Hay una figura dentro del campo del emprendimiento a la que denomino el “hawkerprendedor “. El “hawkerprendedor” piensa que si unos chavales de Elche son capaces de vender unas gafas que tienen un valor de coste de 0,2 céntimos de euros a un precio entre 30 €, por qué razón él no puede hacerlo. Esto sucede con todo tipo de productos. El análisis del fenómeno no es tan sencillo, ya que lo que han aplicado los dueños de Hawker es un cambio de las teorías del valor o por lo menos las han actualizado con las tecnologías de las información.

El valor objetivo de un reloj es el tiempo de trabajo para producirlo, que incluye además el trabajo operativo, el diseño, desarrollo, marketing, etc. Por otra parte, al valor objetivo hay que sumarle los materiales usados, la amortización de una parte de la maquinaria, la fábrica, etc., además del VC (valor colectivista) que son los impuestos. Este valor se compone de la retención a los trabajadores de la nómina, impuesto de actividades económicas, IVA, medio ambientales, a la energía, autónomos, personas fisicas, indirectos en horas de trabajo, etc. Cuando se crearon las teorías del valor este impuesto no existía y actualmente es el que más aumenta. El Estado siempre encuentra algún modo de expoliar a cualquier tipo de empresa.El problema del valor objetivo es que no se puede calcular hasta que esté terminado el producto y solo sirve para una producción más bien a escala y fabril. Del mismo valor objetivo como coste de producción, el empresario puede saber cuáles serán sus ganancias en el mercado y que es lo que puede hacer para alcanzar una mayor productividad, es decir, disminuir los costos de producción. Contratar personal más cualificado y más maquinaria bajaría el coste de la producción y el valor objetivo.

¿Cómo se refleja el valor objetivo en un reloj? Cuando una joyería quiere vender una determinada marca de reloj recibe al distribuidor de la misma. El distribuidor le ofrece directamente el precio de coste/producción y le recomienda un precio de venta. El coste del reloj es de un 55-65 % del precio aconsejado para la venta. La casa ofrece un 10-15% al distribuidor, con lo que el valor objetivo con el cual la casa relojera vende el reloj está entre el 45-55 % del precio final. La marca relojera, por su capacidad de producción, puede ofrecer un valor objetivo como coste de producción desde la primera toma de contacto, ya que ha incorporado la ganancia que obtendrá por cada reloj vendido.

El valor subjetivo de un producto depende de la porción adicional que se quiera comprar y no del coste de producción. Significa que el valor depende del individuo que esté dispuesto a comprarlo, más que por lo cuesta como producto y se considera como necesario. El valor subjetivo deja al margen todos los temas de costes de producción, impuestos, distribución y se centra en la ganancia. Este concepto lo emplean las empresas que no se basan en economías de costes de producción, ya que se enfocan en la ganancia. Por eso muchas empresas de producción de relojes tienen sus propias distribuidoras, que buscan el valor subjetivo del producto. Así, el valor subjetivo se relaciona directamente con la teoría de precios y se resume en la cantidad máxima de individuos que están dispuestos a pagar el precio del producto. Un ejemplo del valor subjetivo sería el del joyero que altera el precio recomendado por la casa relojera según sus propias apreciaciones del mercado y que otorga un precio final al producto.

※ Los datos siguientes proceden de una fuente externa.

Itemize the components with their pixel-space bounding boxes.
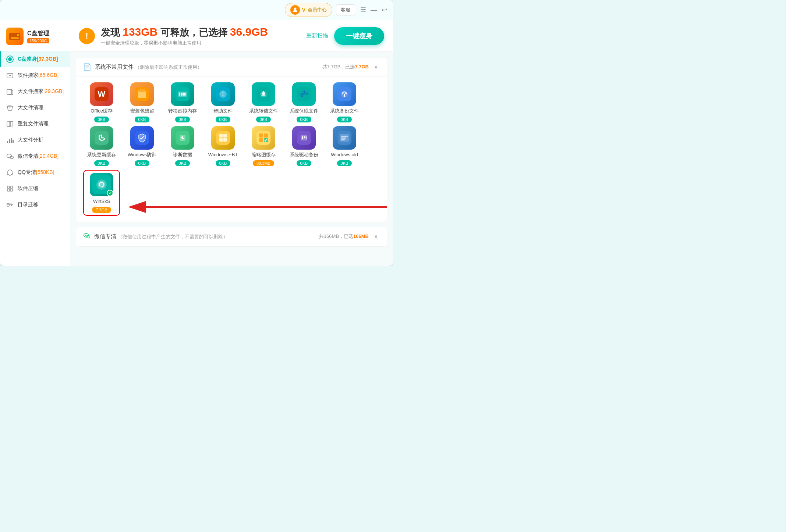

En la teoría de precios hay dos formas de crearlos. Una es sabiendo el coste de producción de un producto sumarle la cantidad que se quiere obtener como ganancia. Otra sería conociendo los precios del mercado se establecería el precio en relación a los productos parecidos al producto que se pretende referencia. Entonces, ¿cómo actúa el “hawkerprendedor” con respecto a las diferentes formas de valor y precio? Utiliza una teoría derivada de la teoría de precios que la llamo la “teoría del cuento de la lechera”.

El “hawkerprendedor” cuando quiere establecer un precio piensa como la lechera del cuento. En primer lugar establece lo que va a ganar y obtener con los beneficios del negocio. Es la utilidad marginal. Para conseguirlo busca un producto lo más barato posible con un margen de beneficio muy grande. Por ejemplo, piensa el “hawkerprendedor” que si vendo un reloj un poco más barato del precio del mercado con un coste de producción muy bajo puedo volver a comprar mucho más relojes con mayor beneficio. Así hasta comprarse el Ferrari. Claro que el cántaro se rompe a las primeras de cambio, ya que el de las primeras ideas de los emprendedores fracasan. La primera idea de Hawker fue vender alpargatas online. De todas formas, la conclusión de la teoría del cuento de la lechera es que hay tener imaginación y experiencia, que es la que se aprende de los errores para mejorar la idea inicial.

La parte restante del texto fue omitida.